I am not surprised that Apple engineers (who are very passionate about GPUs) don't want anything to do with Khronos anymore after all this.

> What I can say though, is that I've met several pipeline rendering engineers (think folks who invent render engines for film and write low level game engine code) who seem to love Vulkan. They appreciate being able to really get down to the bare metal of the drivers and eke out the performance and conformity they need for the rest of the game or render engine.

But of course they are. OpenGL was a disaster, and it's incredibly frustrating to program a system without having a way to know whether you will be hitting a fast path or a slow path.
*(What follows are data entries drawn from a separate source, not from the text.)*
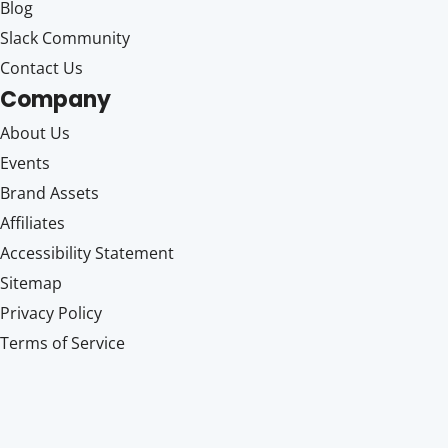
Blog
Slack Community
Contact Us
Company
About Us
Events
Brand Assets
Affiliates
Accessibility Statement
Sitemap
Privacy Policy
Terms of Service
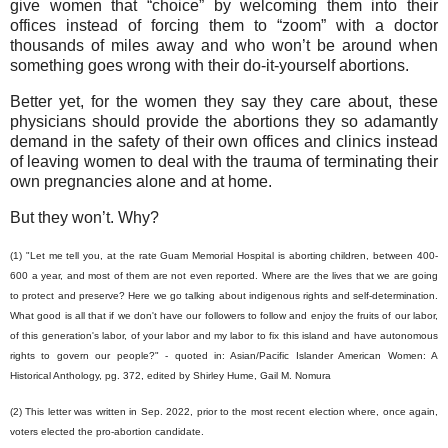
give women that “choice” by welcoming them into their
offices instead of forcing them to “zoom” with a doctor
thousands of miles away and who won’t be around when
something goes wrong with their do-it-yourself abortions.
Better yet, for the women they say they care about, these
physicians should provide the abortions they so adamantly
demand in the safety of their own offices and clinics instead
of leaving women to deal with the trauma of terminating their
own pregnancies alone and at home.
But they won’t. Why?
(1) "Let me tell you, at the rate Guam Memorial Hospital is aborting children, between 400-
600 a year, and most of them are not even reported. Where are the lives that we are going
to protect and preserve? Here we go talking about indigenous rights and self-determination.
What good is all that if we don't have our followers to follow and enjoy the fruits of our labor,
of this generation's labor, of your labor and my labor to fix this island and have autonomous
rights to govern our people?" - quoted in: Asian/Pacific Islander American Women: A
Historical Anthology, pg. 372, edited by Shirley Hume, Gail M. Nomura
(2) This letter was written in Sep. 2022, prior to the most recent election where, once again,
voters elected the pro-abortion candidate.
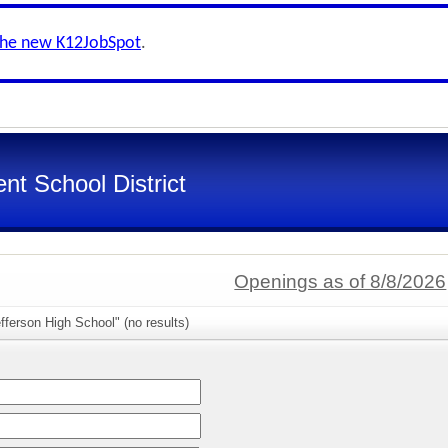
the new K12JobSpot
.
nt School District
Openings as of 8/8/2026
fferson High School" (no results)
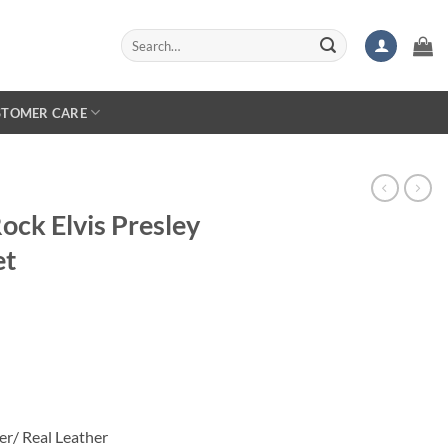
Search
for:
STOMER CARE
ock Elvis Presley
et
rice
ange:
119.99
hrough
159.99
er/ Real Leather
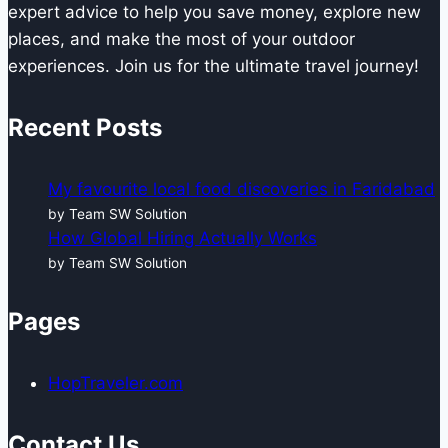
expert advice to help you save money, explore new
places, and make the most of your outdoor
experiences. Join us for the ultimate travel journey!
Recent Posts
My favourite local food discoveries in Faridabad
by Team SW Solution
How Global Hiring Actually Works
by Team SW Solution
Pages
HopTraveler.com
Contact Us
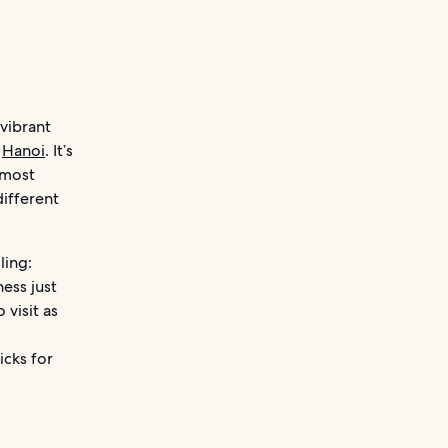
vibrant
n
Hanoi
. It’s
 most
different
ling:
ess just
 visit as
icks for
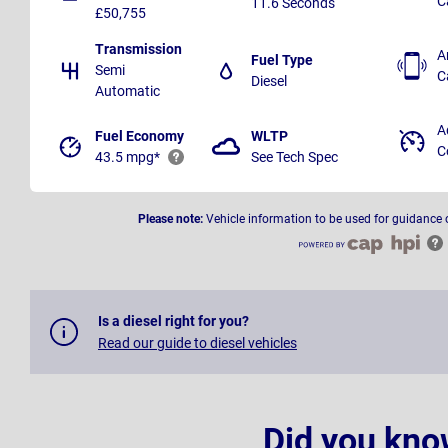
C
11.6 Seconds
£50,755
Transmission
A
Fuel Type
Semi
C
Diesel
Automatic
A
Fuel Economy
WLTP
C
43.5 mpg*
See Tech Spec
Please note:
Vehicle information to be used for guidance 
Is a diesel right for you?
Read our guide to diesel vehicles
Did you kno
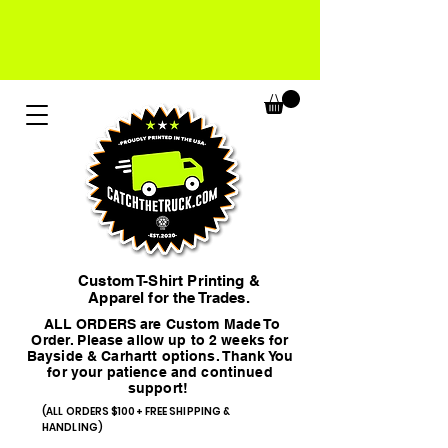
Custom T-Shirt Printing &
Apparel for the Trades.
ALL ORDERS are Custom Made To
Order. Please allow up to 2 weeks for
Bayside & Carhartt options. Thank You
for your patience and continued
support!
(ALL ORDERS $100+ FREE SHIPPING &
HANDLING)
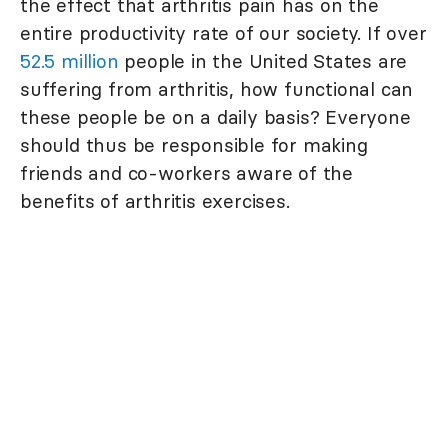
the effect that arthritis pain has on the
entire productivity rate of our society. If over
52.5 million
people in the United States are
suffering from arthritis, how functional can
these people be on a daily basis? Everyone
should thus be responsible for making
friends and co-workers aware of the
benefits of arthritis exercises.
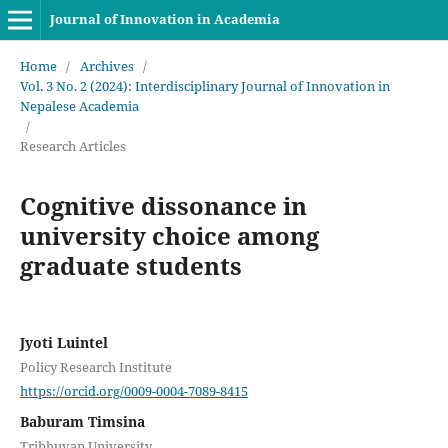
Journal of Innovation in Academia
Home
/
Archives
/
Vol. 3 No. 2 (2024): Interdisciplinary Journal of Innovation in
Nepalese Academia
/
Research Articles
Cognitive dissonance in
university choice among
graduate students
Jyoti Luintel
Policy Research Institute
https://orcid.org/0009-0004-7089-8415
Baburam Timsina
Tribhuvan University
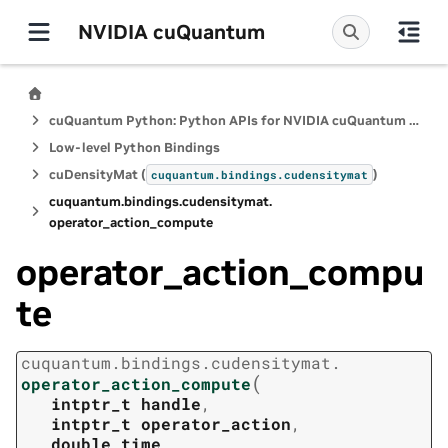
NVIDIA cuQuantum
cuQuantum Python: Python APIs for NVIDIA cuQuantum SDK
Low-level Python Bindings
cuDensityMat (
)
cuquantum.
bindings.
cudensitymat
cuquantum.
bindings.
cudensitymat.
operator_action_compute
operator_action_compu
te
cuquantum.
bindings.
cudensitymat.
(
operator_action_compute
intptr_t
handle
,
intptr_t
operator_action
,
double
time
,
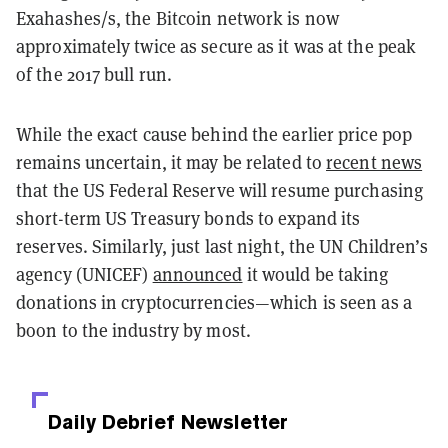
Exahashes/s, the Bitcoin network is now
approximately twice as secure as it was at the peak
of the 2017 bull run.
While the exact cause behind the earlier price pop
remains uncertain, it may be related to
recent news
that the US Federal Reserve will resume purchasing
short-term US Treasury bonds to expand its
reserves. Similarly, just last night, the UN Children’s
agency (UNICEF)
announced
it would be taking
donations in cryptocurrencies—which is seen as a
boon to the industry by most.
Daily Debrief
Newsletter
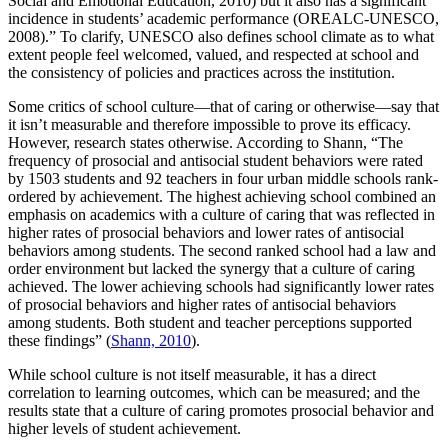
Social and Emotional Education, 2010) but it also has a significant
incidence in students’ academic performance (OREALC-UNESCO,
2008).” To clarify, UNESCO also defines school climate as to what
extent people feel welcomed, valued, and respected at school and
the consistency of policies and practices across the institution.
Some critics of school culture—that of caring or otherwise—say that
it isn’t measurable and therefore impossible to prove its efficacy.
However, research states otherwise. According to Shann, “The
frequency of prosocial and antisocial student behaviors were rated
by 1503 students and 92 teachers in four urban middle schools rank-
ordered by achievement. The highest achieving school combined an
emphasis on academics with a culture of caring that was reflected in
higher rates of prosocial behaviors and lower rates of antisocial
behaviors among students. The second ranked school had a law and
order environment but lacked the synergy that a culture of caring
achieved. The lower achieving schools had significantly lower rates
of prosocial behaviors and higher rates of antisocial behaviors
among students. Both student and teacher perceptions supported
these findings” (
Shann, 2010
).
While school culture is not itself measurable, it has a direct
correlation to learning outcomes, which can be measured; and the
results state that a culture of caring promotes prosocial behavior and
higher levels of student achievement.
We bitterly needed a lower level GPU API. It's just that one can design a low level API in a different ways. Metal gives you basically the same level of control as Vulkan, but you also have an option of uploading a texture with a single function call and have it's lifetime managed by the driver, while in Vulkan you need to write three pages of code that creates a dozen of objects and manually moves data from one heap to another. I mean, even C gives you malloc().

Vulkan gives me an impression that it was designed by a group of elite game engine hackers as an exercise to abstract as much hardware as possible. Let's take for example the new VK_EXT_descriptor_buffer extension. This allows you to put resource descriptors into regular memory buffers, which makes the binding system much more flexible. But the size of descriptors can be different on different platforms, which means you have to do dynamic size and offset calculation to populate these buffers. This really discourages one from using more complex buffer layouts. They could have fixed the descriptor size to say, 16 bytes, and massively simplified the entire thing while still supporting 99% of hardware out there. Yes, it would waste some space (like few MB for a buffer with one million resource attachment points), and it won't be able to support some mobile GPUs where a data pointer seems to require 64 bytes (64 bytes for a pointer!!! really? You make an API extremely complicated just because of some niche Qualcomm GPU?) And the best part: most hardware out there does not support standalone descriptors at all, these descriptors are just integer indices into some hidden resource table that is managed by the driver anyway (AMD is the only exception I am aware of).

In the meantime, structured memory buffers have been the primary way to do resource binding in Metal for years, and all resources are represented as 64bit pointers. Setting up a complex binding graph is as simple as defining a C struct and setting its fields. Best part: the struct definition is shared between your CPU code and the GPU shader code, with GPU shaders fully supporting pointer arithmetics and all the goodies. Minimal boilerplate, maximal functionality, you can focus on developing the actual functionality of your application instead of playing cumbersome and error-prone data ping pong. Why Vulkan couldn't pursue a similar approaches beyond me (ah right, I remember, because of Qualcomm GPUs that absolutely need their 64-byte pointers).

The thing is, this all works for a middleware developer, because these are usually very skilled people who already have to deal with a lot of abstractions, so throwing some API weirdness in the mix can be ok. But it essentially removes access from the end developer (who is passionate but probably less skilled in low-level C), making large middlewares the only way to access the GPU for most. This is just a breeding ground for mediocrity.